The process-global font cache (fonts::global_cache) deduplicates parsed fonts across PdfDocument instances, keyed by a font identity hash. Building on the cross-document hardening in #595 / #597 / #598 — which folds the /ToUnicode reference into the key and keeps canonical AAAAAA+ subset fonts out of the shared cache — this extends the key to two cases those checks don't yet reach:

  • a non-canonical subset tag such as /CIDFont+F1 (emitted by some generators) isn't recognized as a subset, so it stays eligible for cross-document sharing; and
  • PDFs produced from a common template reuse the same /ToUnicode object number, so the reference-based key is identical for two genuinely different fonts.

When both hold, two fonts that merely share a /BaseFont name collide on one key; processed back-to-back in one long-lived process, a later document is served an earlier font's parsed FontInfo and its glyphs decode through the wrong /ToUnicode — a constant-offset cipher (SUMMARY6800$5<) or control/PUA characters. Each document extracts correctly in isolation, which is the signature of process-global cache state rather than a per-file parse issue. In a long-lived process (server, batch job) this silently produces plausible-looking wrong text.

Approach

font_identity_hash_with_descendants now folds the content of a font's document-specific streams into the key, not just their references:

  • the /ToUnicode stream bytes (the decisive discriminator),
  • the embedded font-program bytes (/FontFile, /FontFile2, /FontFile3) on simple fonts and on the descendant CIDFont, and
  • the descendant /Subtype (CIDFontType0 vs CIDFontType2).

Same-named-but-different fonts now get distinct keys regardless of subset-tag form or object reuse, while genuinely identical fonts still deduplicate across documents — so the cache keeps its purpose and there's no throughput change.
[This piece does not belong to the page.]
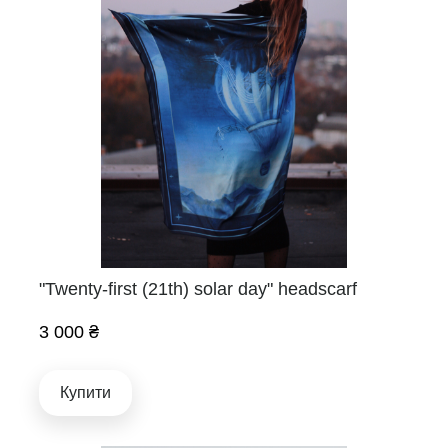
"Twenty-first (21th) solar day" headscarf
3 000 ₴
Купити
Stream bytes are folded raw (still encoded): a sufficient discriminator that never causes a false dedup and avoids inflating large font programs on the cache-key path. font_identity_hash_cheap is unchanged and still seeds the hash, so prior identity coverage is preserved bit-for-bit.

Type of Change

  • Bug fix (non-breaking change which fixes an issue)

Related Issues

Fixes #732 · Complements #595, #597, #598 (the cross-document cache hardening this builds on)

Changes Made

  • src/document.rsfont_identity_hash_with_descendants folds the /ToUnicode bytes, the embedded /FontFile{,2,3} bytes, and the descendant /Subtype; adds small helpers fold_stream_bytes / fold_font_program / resolve_indirect_for_hash. font_identity_hash_cheap is unchanged (it still seeds the hash, so prior identity coverage is preserved bit-for-bit).
  • tests/test_font_cache_cross_document.rs — in-code regression tests (hand-built Type0/CIDFontType2 PDFs, no binary fixtures): (1) several same-named fonts with different /ToUnicode, loaded back-to-back in one process, all decode correctly; (2) a byte-identical font hits the global cache (no new entry) while a font with a different /ToUnicode gets its own entry — pinning that the dedup win is preserved.
  • CHANGELOG.md[Unreleased] entry.

Testing

  • Added tests that prove the fix (they report several garbled fonts before the change, zero after).
  • All new and existing tests pass locally (cargo test --lib 5554; full cargo test green).
  • I have run cargo test --all-features (ran with default features; ml/ocr features need extra system deps locally — CI covers these).
  • I have run cargo clippy --all-targets -- -D warnings
  • I have run cargo fmt

Python Bindings (if applicable)

N/A — core Rust cache-key change, no binding API changes; the behaviour flows through to all bindings automatically.

Documentation

  • CHANGELOG.md [Unreleased]
  • Examples (not applicable)

Checklist

  • My code follows the project's coding guidelines (see CONTRIBUTING.md)
  • I have performed a self-review of my own code
  • I have commented my code, particularly in hard-to-understand areas
  • My changes generate no new warnings
  • I have checked my code and corrected any misspellings
  • The PR title follows conventional commits format

Additional Notes

The regression test builds its PDFs in memory from raw operators (per the no-binary-fixtures convention) — fully synthetic, no PII. A standalone, runnable PDF reproducer (two small PDFs + pip install "pdf_oxide==0.3.63"; python reproduce.py) is attached in a comment on #732 for convenience.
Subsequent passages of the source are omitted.